- [Task goal]:
Your result will be the set of lines with "target", copied from the material below.

━━━━━ Exercise data ━━━━━

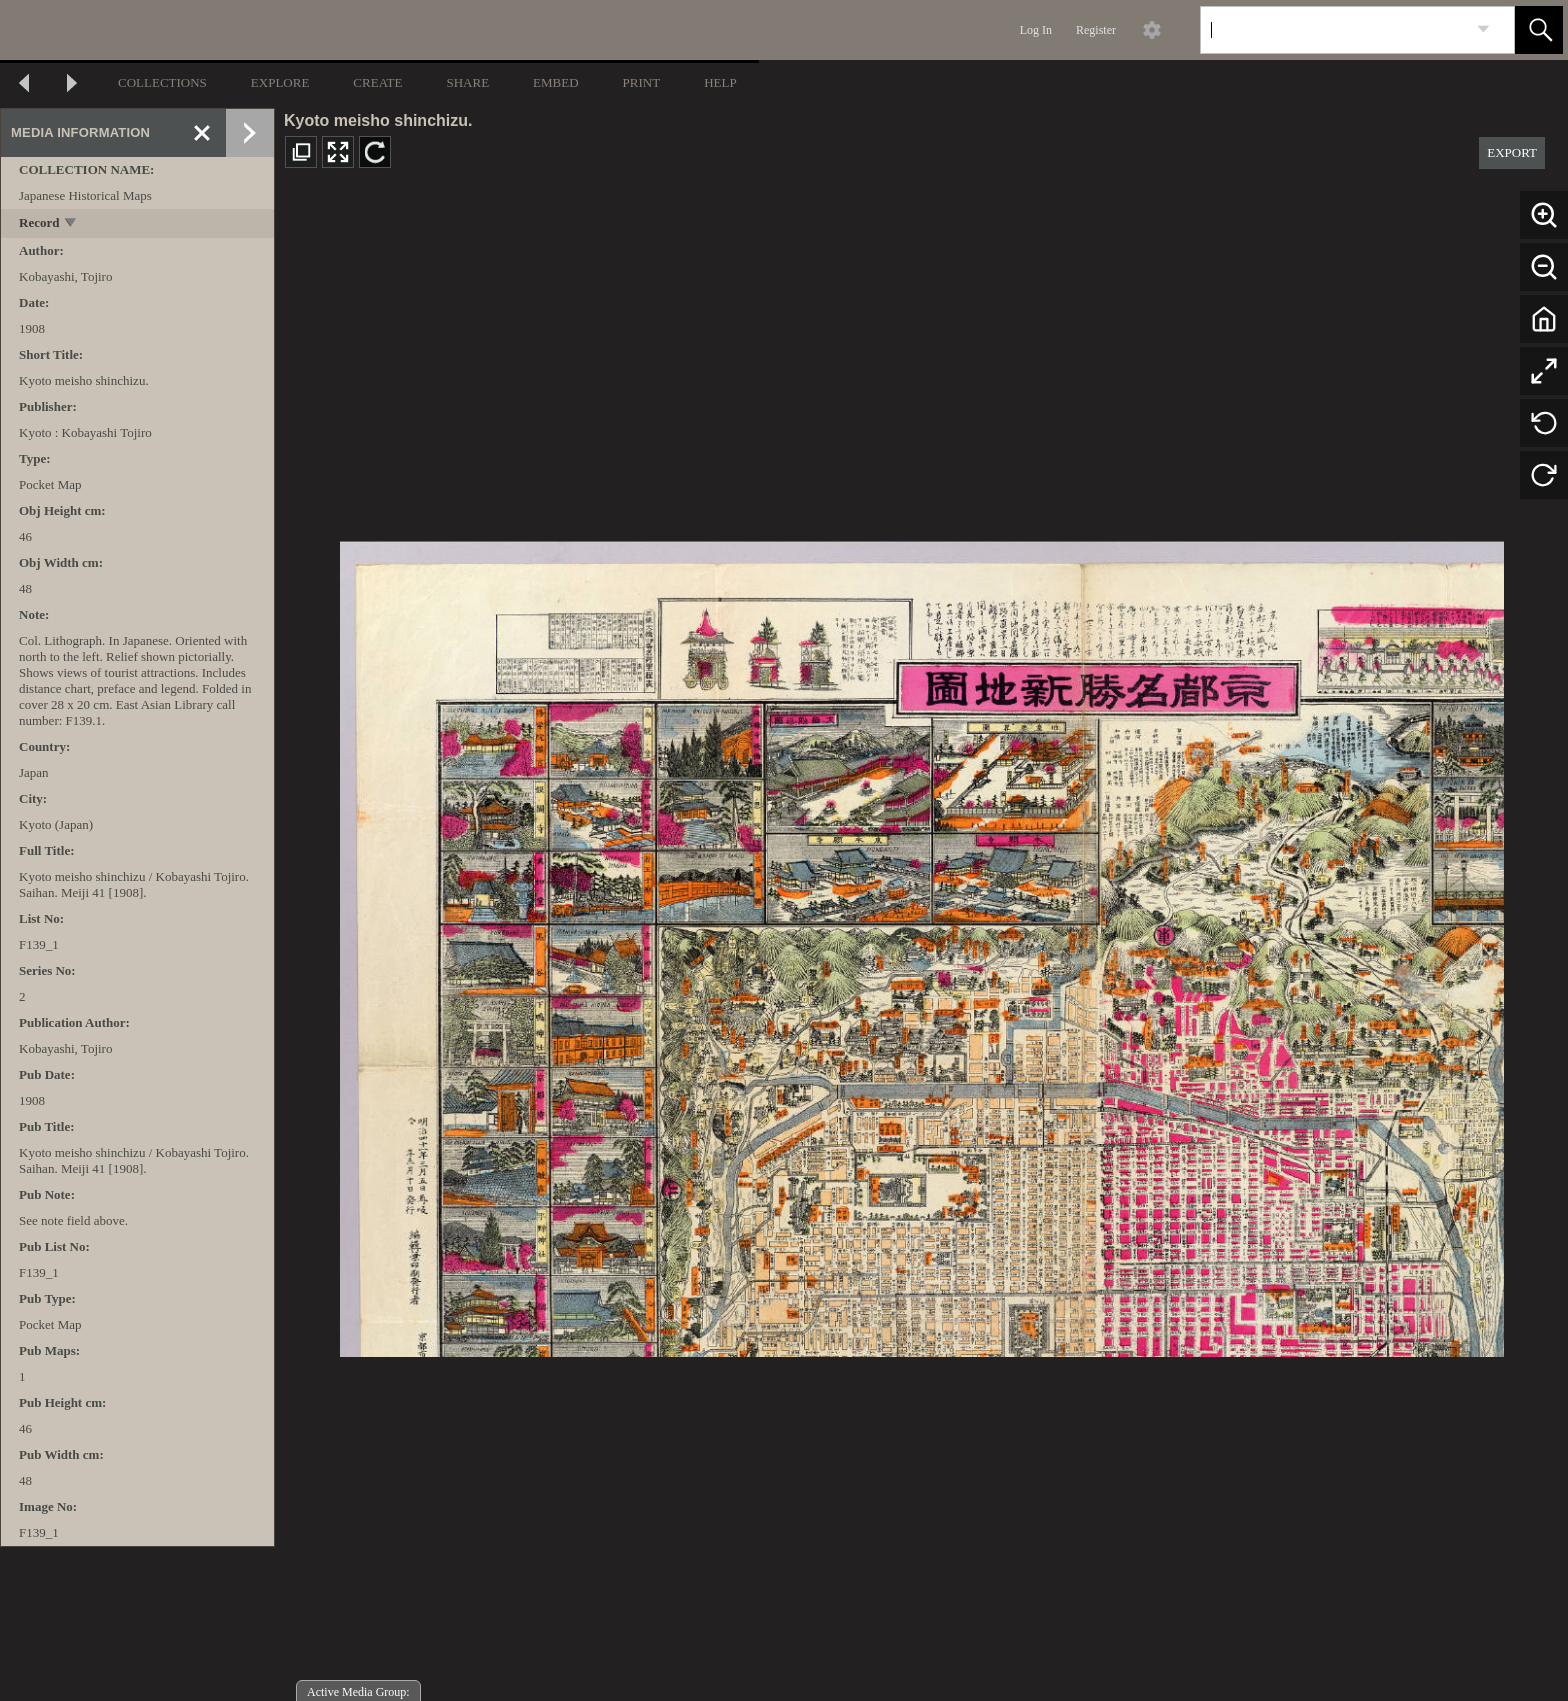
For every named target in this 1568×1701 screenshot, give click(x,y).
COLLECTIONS (162, 82)
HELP (720, 82)
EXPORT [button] (1512, 152)
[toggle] (71, 224)
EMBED (556, 82)
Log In (1036, 30)
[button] (1539, 30)
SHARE (467, 82)
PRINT (642, 82)
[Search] (1334, 30)
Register (1096, 30)
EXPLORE (280, 82)
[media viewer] (921, 943)
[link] (1483, 29)
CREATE (377, 82)
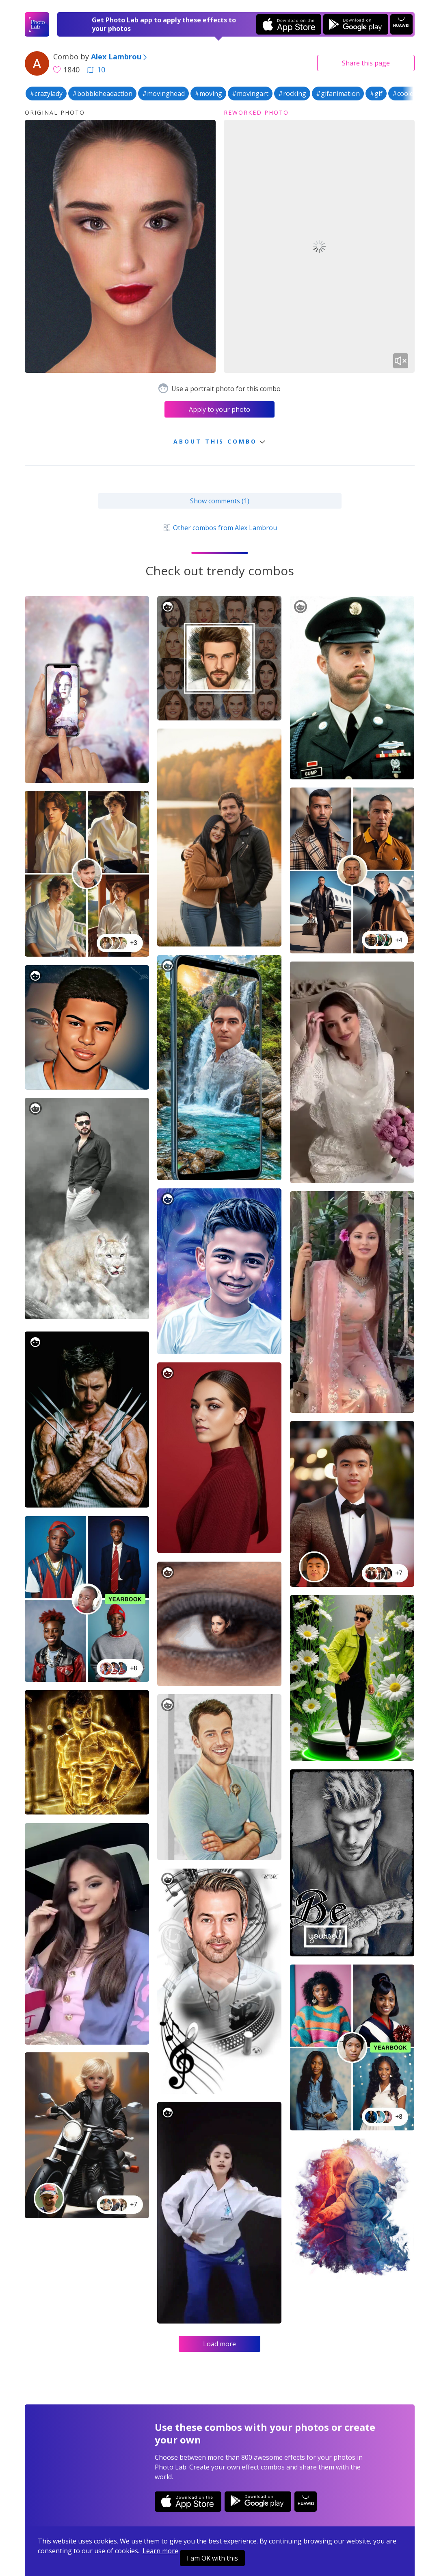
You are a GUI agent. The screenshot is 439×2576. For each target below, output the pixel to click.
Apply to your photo (219, 409)
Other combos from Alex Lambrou (219, 527)
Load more (219, 2343)
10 (96, 69)
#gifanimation (338, 93)
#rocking (292, 93)
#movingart (250, 93)
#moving (208, 93)
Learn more (160, 2550)
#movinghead (163, 93)
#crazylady (46, 93)
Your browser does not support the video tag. (319, 246)
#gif (376, 93)
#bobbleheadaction (102, 93)
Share (366, 63)
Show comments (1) (219, 500)
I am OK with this (212, 2558)
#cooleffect (409, 93)
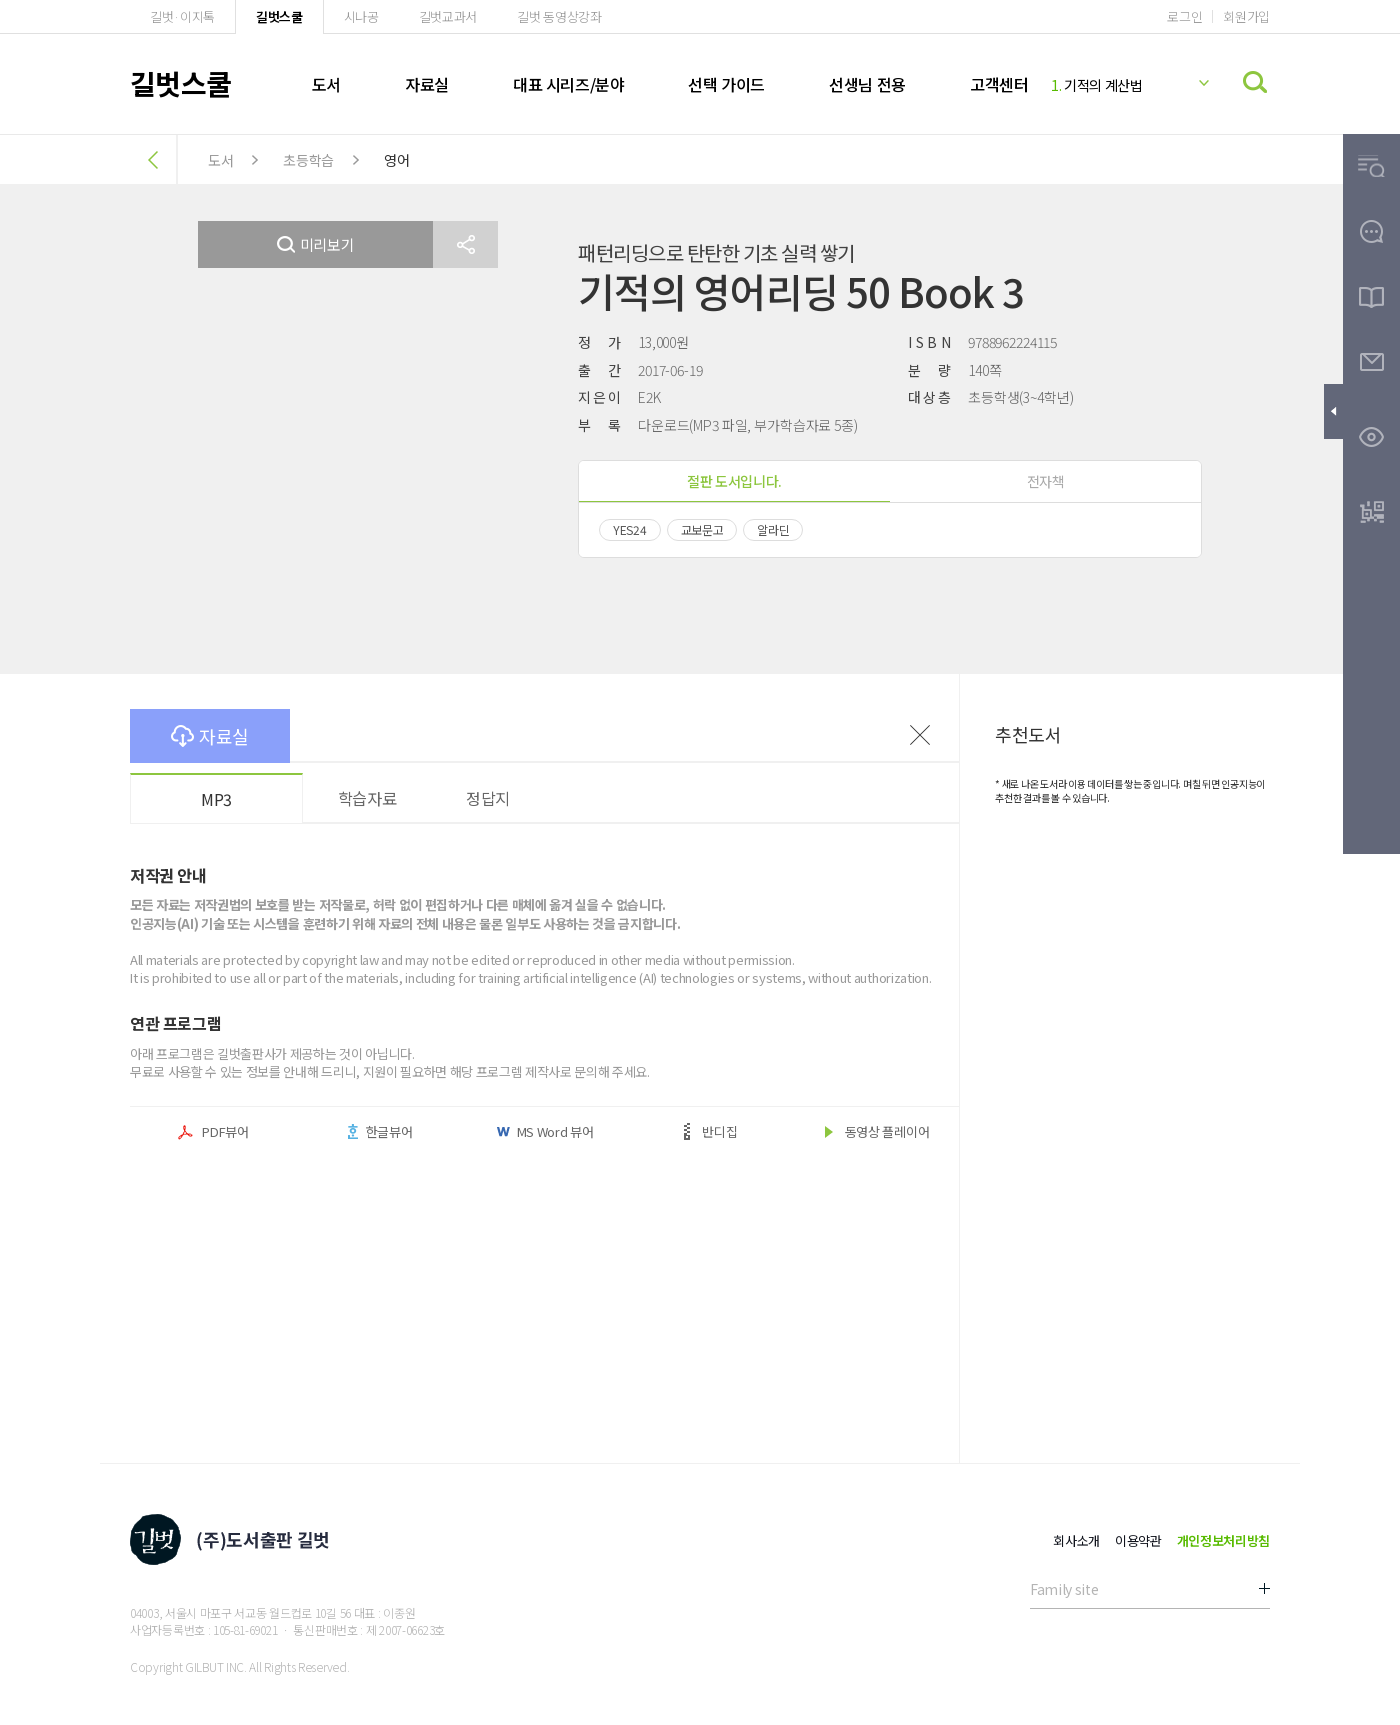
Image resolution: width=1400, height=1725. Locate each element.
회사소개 (1076, 1540)
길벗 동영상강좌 (559, 16)
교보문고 (702, 529)
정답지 (488, 798)
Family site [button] (1064, 1589)
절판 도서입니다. (734, 481)
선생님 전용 (867, 84)
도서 (326, 84)
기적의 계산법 (1097, 85)
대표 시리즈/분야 (568, 84)
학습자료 (367, 798)
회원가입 (1246, 16)
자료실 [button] (210, 736)
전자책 (1046, 481)
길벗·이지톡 (182, 16)
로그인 (1184, 16)
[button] (465, 244)
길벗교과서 (448, 16)
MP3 (216, 799)
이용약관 (1138, 1540)
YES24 (630, 529)
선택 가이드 (726, 84)
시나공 (361, 16)
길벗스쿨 (279, 16)
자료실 (427, 84)
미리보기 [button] (316, 244)
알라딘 (773, 529)
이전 (920, 735)
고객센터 (999, 84)
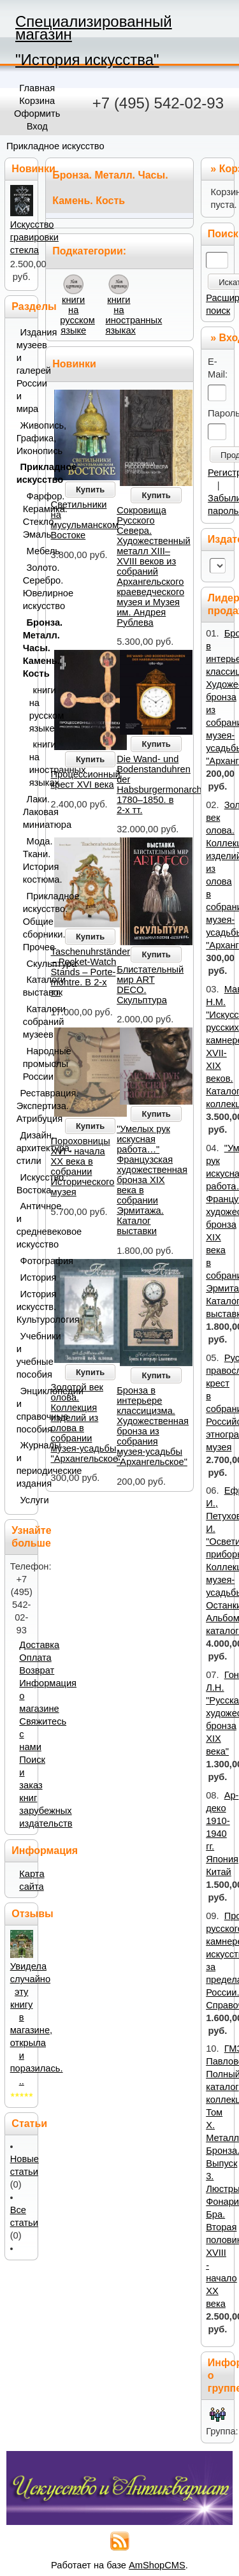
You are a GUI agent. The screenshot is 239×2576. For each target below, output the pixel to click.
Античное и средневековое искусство (25, 1225)
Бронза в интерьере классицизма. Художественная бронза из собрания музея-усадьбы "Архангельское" (153, 1426)
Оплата (35, 1657)
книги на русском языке (77, 315)
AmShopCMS (157, 2565)
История (26, 1277)
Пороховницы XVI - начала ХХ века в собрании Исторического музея (83, 1166)
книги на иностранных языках (133, 315)
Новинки (74, 363)
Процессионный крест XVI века (85, 779)
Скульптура (30, 964)
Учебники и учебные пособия (25, 1355)
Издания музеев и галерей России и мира (25, 370)
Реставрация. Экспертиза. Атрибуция (25, 1106)
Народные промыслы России (28, 1064)
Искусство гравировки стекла (34, 237)
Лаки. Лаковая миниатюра (28, 812)
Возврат (36, 1670)
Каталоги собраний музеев (28, 1022)
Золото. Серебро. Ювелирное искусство (28, 587)
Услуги (26, 1500)
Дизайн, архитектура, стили (25, 1148)
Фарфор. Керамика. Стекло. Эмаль (28, 515)
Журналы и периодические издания (25, 1464)
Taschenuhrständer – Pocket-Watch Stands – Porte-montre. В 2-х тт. (91, 971)
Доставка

━━━━━

- [Response to the exercise]:
For every named target in this 1568×1701 screenshot, give click(x,y).
You are a GUI agent. The screenshot is 439×2576. For each target below, output the pixel to click.
You are a GUI agent. The screenshot is 239×2576. For each target below, output the pixel to click.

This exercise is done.